新・株主総会ガイドライン〔第3版〕 / 東京弁護士会会社法部 (編集)

一通り目を通したので感想をメモ。総会運営に関与するなら一読の上、座右においておくと有用な一冊と感じた。

 

本書は、「第3版はしがき」によれば「東京弁護士会会社法部が、株主の質問権、取締役・監査役の説明義務の範囲はどこまでなのかなど、株主総会当日の議事運営に関する法的基準を提言するもの」とのこと。令和元年会社法改正や関西スーパー事件等の最近の判例・裁判例の進展を踏まえた改訂版。総会周りの実務を外部からアドバイスしている弁護士の先生方から見た、ある種の(唯一とは限らない)グッドプラクティス(適切な表現が思いつかないのでカタカナを使うが)の提言ということになるのだろうか。

 

こちらも、ここまでの3社目以後の勤務先企業では、総会運営に一定程度関与してきたが(ただし4社目は外資で書面開催だった)、関与の度合いは、招集通知の議案部分の確認、想定問答の確認、議事録のチェック、当日の質疑や動議への対応要員(議長の後ろに座って対応)等に限られ、それ以外のところ、例えば総会のロジ回りや受付での対応等は、法務の要素があっても、業務分掌上担当となっている他の担当部門がやっているのを見ているだけだった*1

 

そういう立ち位置からすれば、本書で自分が担当したことのない部分も含めて、網羅的に総会に関する法務事項についての解説を読むことができるのはありがたい。QA形式で、結論のみをまずAで示して、その後で解説があり、そこでは論拠も記載があり*2、簡潔にまとめているうえ、最悪急ぎのときは、Aだけ見て対応も可能という意味で、使いやすい形になっていると思う。章立ても時間軸に沿う形になっており、目次からの検索性も高いと思われる点も良いと考える。書かれている解説の内容も、個人的な経験の範囲から判断すれば、比較的穏当と感じる。個人的には動議の扱いについての整理が明快で特に印象に残った。説明義務のところはやや抽象的な記載になっているような気がしたが、具体的な事案なしに解説を書くのには限界があるということなのだろう。

 

本書は、おそらく、主に外部から企業の総会対応を支援する弁護士向けの本ということになると思うが、企業内にいる法務担当者にとっても、外の弁護士さんから見るとこういう見え方になるということを理解しておくことは、自社の総会運営を支援してもらう弁護士さんとの円滑な意思疎通に資することは間違いなく、円滑な総会運営のために一読の上座右に置いておくと有用と感じた。

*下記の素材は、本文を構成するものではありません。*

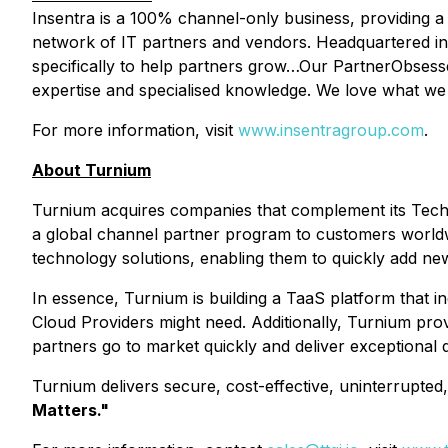
Insentra is a 100% channel-only business, providing a r
network of IT partners and vendors. Headquartered in S
specifically to help partners grow…Our PartnerObsesse
expertise and specialised knowledge. We love what we d
For more information, visit
www.insentragroup.com
.
About Turnium
Turnium acquires companies that complement its Techno
a global channel partner program to customers worldwid
technology solutions, enabling them to quickly add n
In essence, Turnium is building a TaaS platform that i
Cloud Providers might need. Additionally, Turnium pr
partners go to market quickly and deliver exceptional q
Turnium delivers secure, cost-effective, uninterrupte
Matters."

*1:ついでに言うと3社目以後は管理職なので担当者レベルで対応するものについては、自分でしたことがないものが多い。

*2:といいつつ、論拠がどこにあるのか明示のない議論の紹介とかもあるので、そのあたりはもう少し補充が欲しかった。たとえば、採決を行わない総会シナリオの主張についてとか。個人的に某先生が口にされているのに接したことがあるが。